Collapsing domestic travel in Mainland China — the epicentre of the coronavirus outbreak — coupled with falling travel demand to and from the Asia-Pacific region, led to the sharpest drop in demand in almost two decades. 

Releasing its global passenger traffic data for February, IATA says RPKs for the month fell 14.1% year-on-year, making it the steepest decline in traffic since the September 11 attacks in 2001. 

Capacity, measured in ASKs, declined 8.7% year-on-year, and overall load factor fell 4.8 percentage points to 75.9%. 
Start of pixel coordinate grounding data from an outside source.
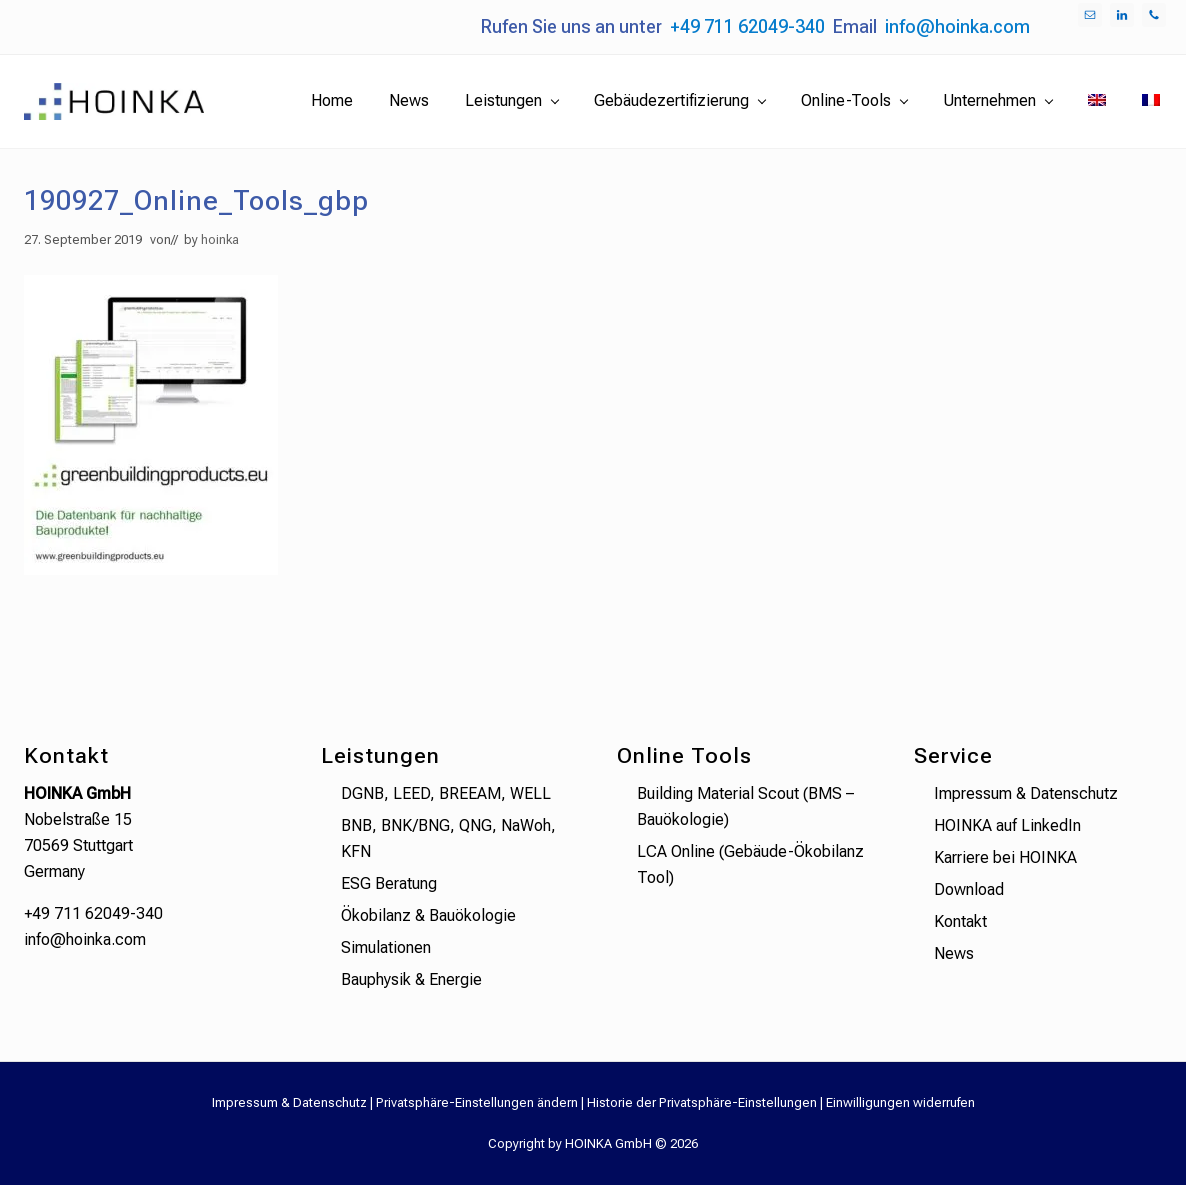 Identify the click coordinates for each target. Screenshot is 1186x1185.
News (954, 953)
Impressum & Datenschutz (1026, 793)
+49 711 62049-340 (747, 26)
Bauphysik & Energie (411, 979)
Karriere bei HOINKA (1005, 857)
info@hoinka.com (957, 26)
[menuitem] (1097, 101)
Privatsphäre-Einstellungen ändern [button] (477, 1102)
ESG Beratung (389, 883)
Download (969, 889)
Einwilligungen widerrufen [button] (900, 1102)
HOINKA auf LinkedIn (1007, 825)
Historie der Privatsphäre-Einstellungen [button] (702, 1102)
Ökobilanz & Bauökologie (428, 915)
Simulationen (386, 947)
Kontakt (960, 921)
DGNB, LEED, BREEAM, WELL (446, 793) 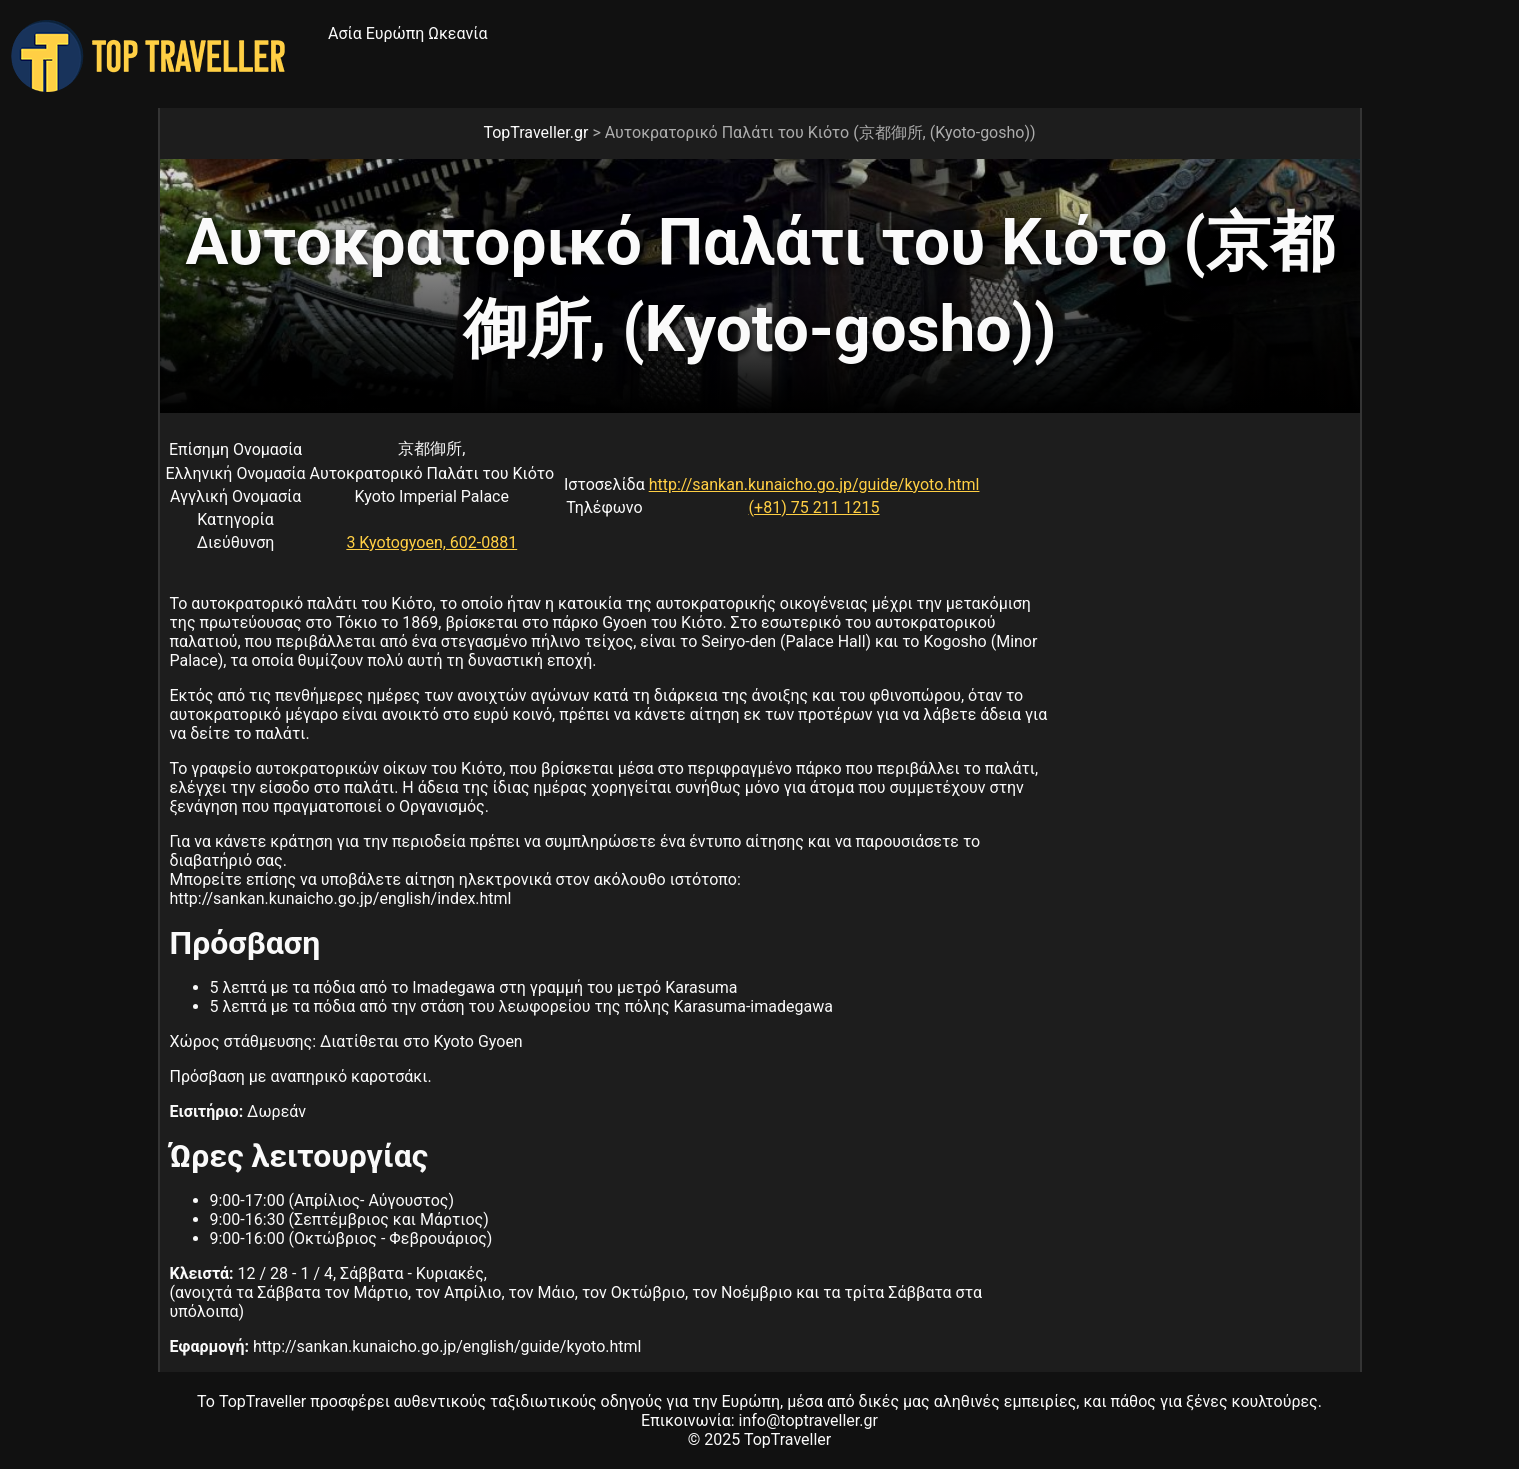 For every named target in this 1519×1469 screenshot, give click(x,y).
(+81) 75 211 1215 (814, 507)
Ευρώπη (395, 33)
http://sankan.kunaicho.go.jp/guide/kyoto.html (814, 484)
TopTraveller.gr (535, 132)
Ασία (345, 33)
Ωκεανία (457, 33)
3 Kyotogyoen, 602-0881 (431, 542) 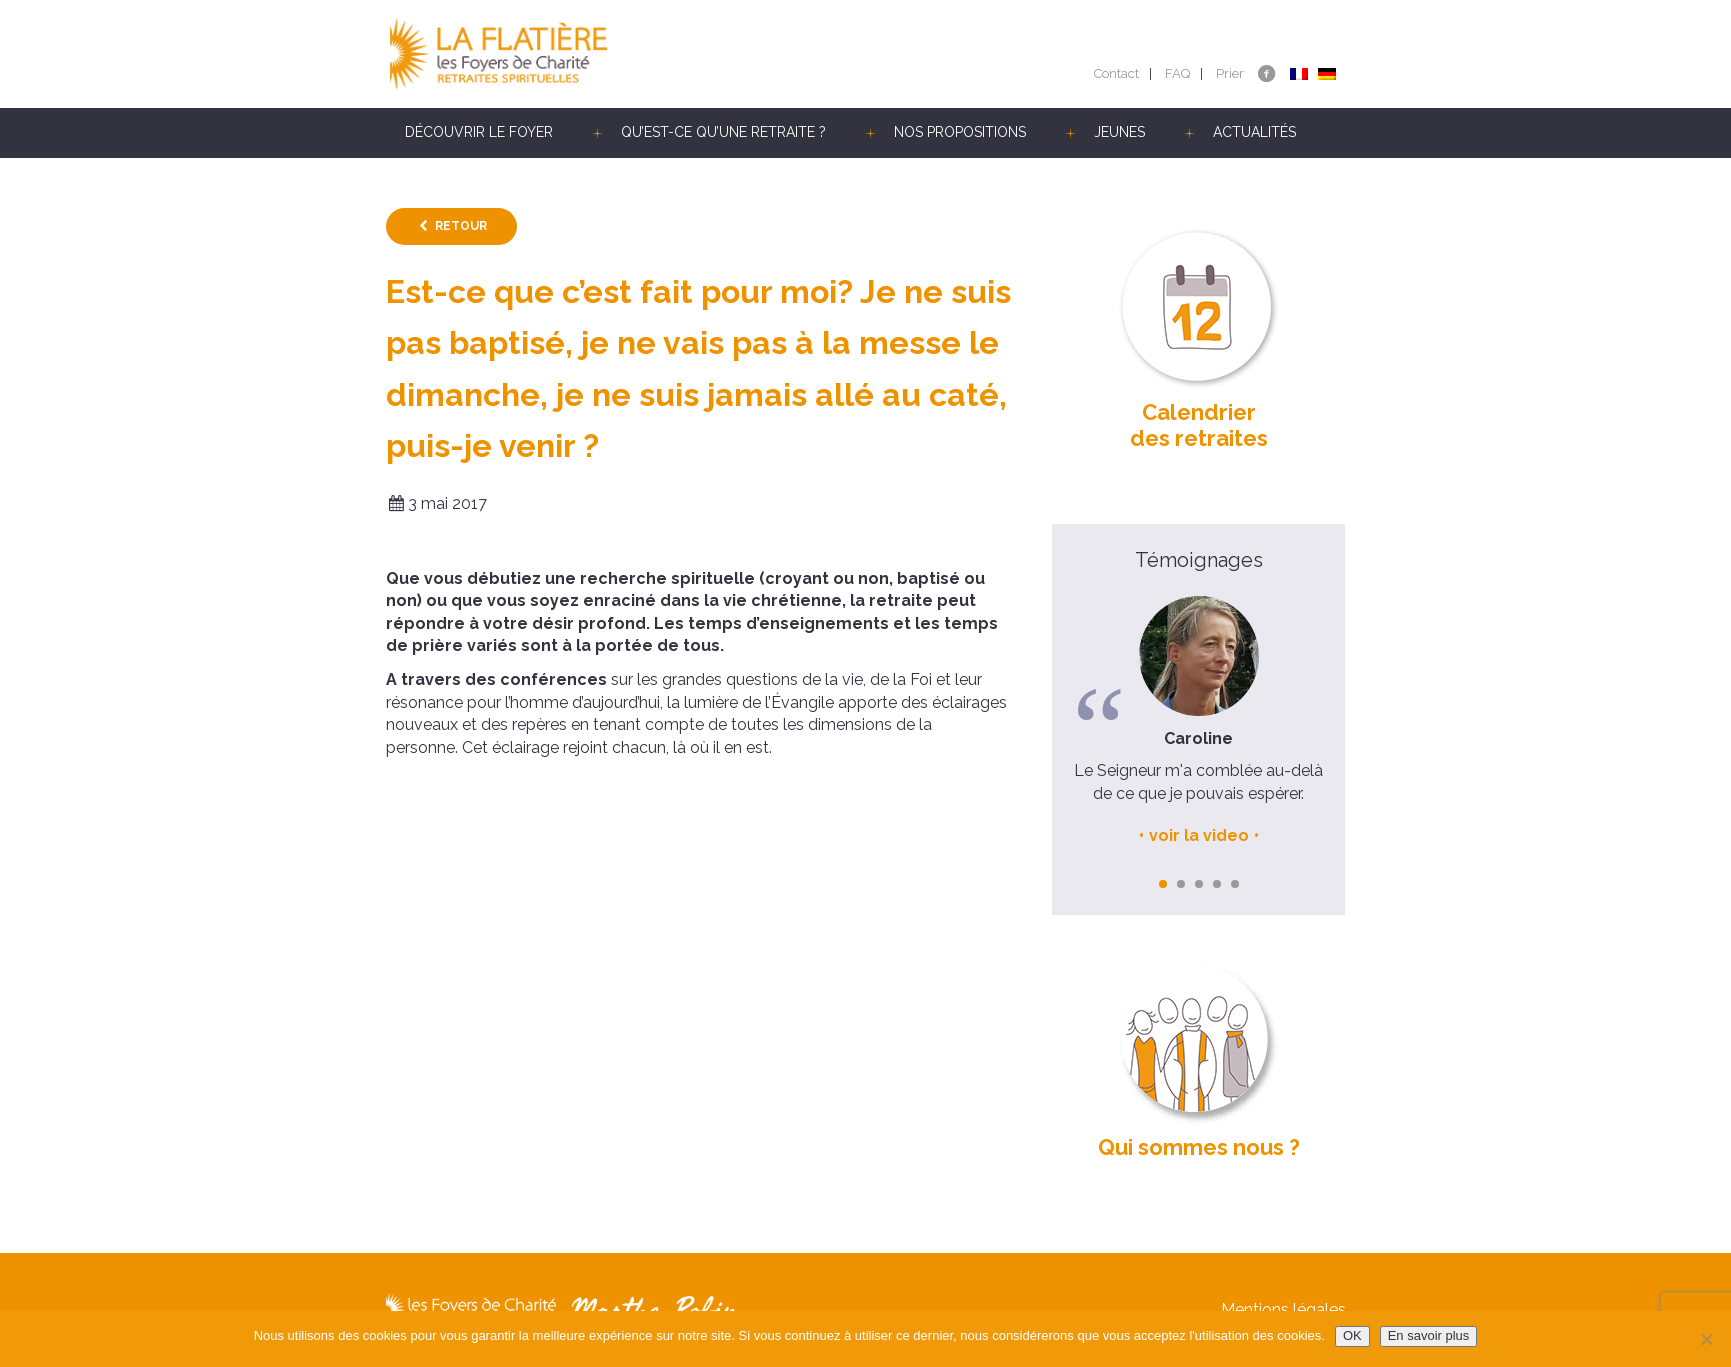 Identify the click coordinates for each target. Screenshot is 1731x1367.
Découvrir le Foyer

International passenger demand fell 10.1% year-on-year, reversing the 2.6% increase recorded in January. IATA adds that this is the worst showing since the Severe Acute Respiratory Syndrome (SARS) outbreak of 2003. 

IATA_Feb2020

Source: IATA

IATA’s international passenger traffic data

ASKs dipped 5%, which led to a load factor decline of 4.2 percentage points to 75.3%. 

Domestic passenger demand performed worst — RPKs for the month dropped 20.9% year-on-year, led mainly by the collapse of domestic travel in Mainland China. February was the month multiple lockdowns and travel restrictions within the country were put up. 

Overall domestic ASKs fell 15.1%, and load factor dropped 5.6 percentage points to 77%.

ASIA-PACIFIC DEMAND COLLAPSE FELT GLOBALLY

By region, Asia-Pacific carriers bore the brunt of collapsing demand: RPKs fell 41%, while ASKs saw a decline of nearly 17%, with load factors plunging 13.2 percentage points year-on-year to 67.9%. 

The corresponding fallout from the outbreak caused traffic declines in two markets — North America and Africa. 

North American carriers saw a 2.8% traffic decline for the month, reversing the 2.9% increase recorded in January. This was due mainly to entry restrictions, as well as falling volumes on Asia-North America routes. ASKs fell 1.5%, while load factor slipped 1 percentage point to 77.7%. 

For African carriers, the traffic decline of 1.1% for the month “was driven by around a 35% year-on-year traffic fall in the Africa-Asia market”, says IATA. 

February’s data was the worst for the continent’s carriers since 2015, and reverses a 5.6% traffic increase recorded in January. 

Latin American carriers too, saw traffic drop — at 0.4% year-on-year — though IATA notes this was an improvement from January figures, where traffic fell 3.5%. 

“However, the spread of the virus and resulting travel restrictions will be reflected in March results,” the association adds. Capacity fell 0.4%, while load factor was flat at 81.3%. 

Only European and Middle Eastern carriers saw modest increases in passenger traffic for February, although they too, felt the impact of falling travel demand from Asia. 

European carriers saw demand remain about the same compared to last year, increasing just 0.2%. It was, however, the region’s worst showing in a decade, IATA notes. 

“The slowdown was driven by routes to/from Asia, where the growth rate slowed by 25 percentage points in February, versus January,” it adds. 

ASKs rose 0.7%, while load factors fell 0.4 percentage points to 82%. 

Middle Eastern carriers saw RPKs increase 1.6% for the month, a slowdown from the 5.3% growth in January. ASKs went up by 1.3%, while load factor inched up 0.2 percentage points to 72.6%. 

‘AVIATION’s DARKEST HOUR’

Calling the outbreak a “sledgehammer” which hit airlines hard in February, IATA chief executive and director-general Alexandre de Juniac says the outbreak’s impact on aviation “has left airlines with little to do except cut costs and take emergency measures in an attempt to survive in these extraordinary circumstances”. 

He doubled down on calls for more governments to help their airlines through “the biggest crisis that the industry has ever faced”. 

“This is aviation’s darkest hour and it is difficult to see a sunrise ahead unless governments do more to support the industry through this unprecedented global crisis. We are grateful to those that have stepped up with relief measures, but many more need to do so,” de Juniac adds.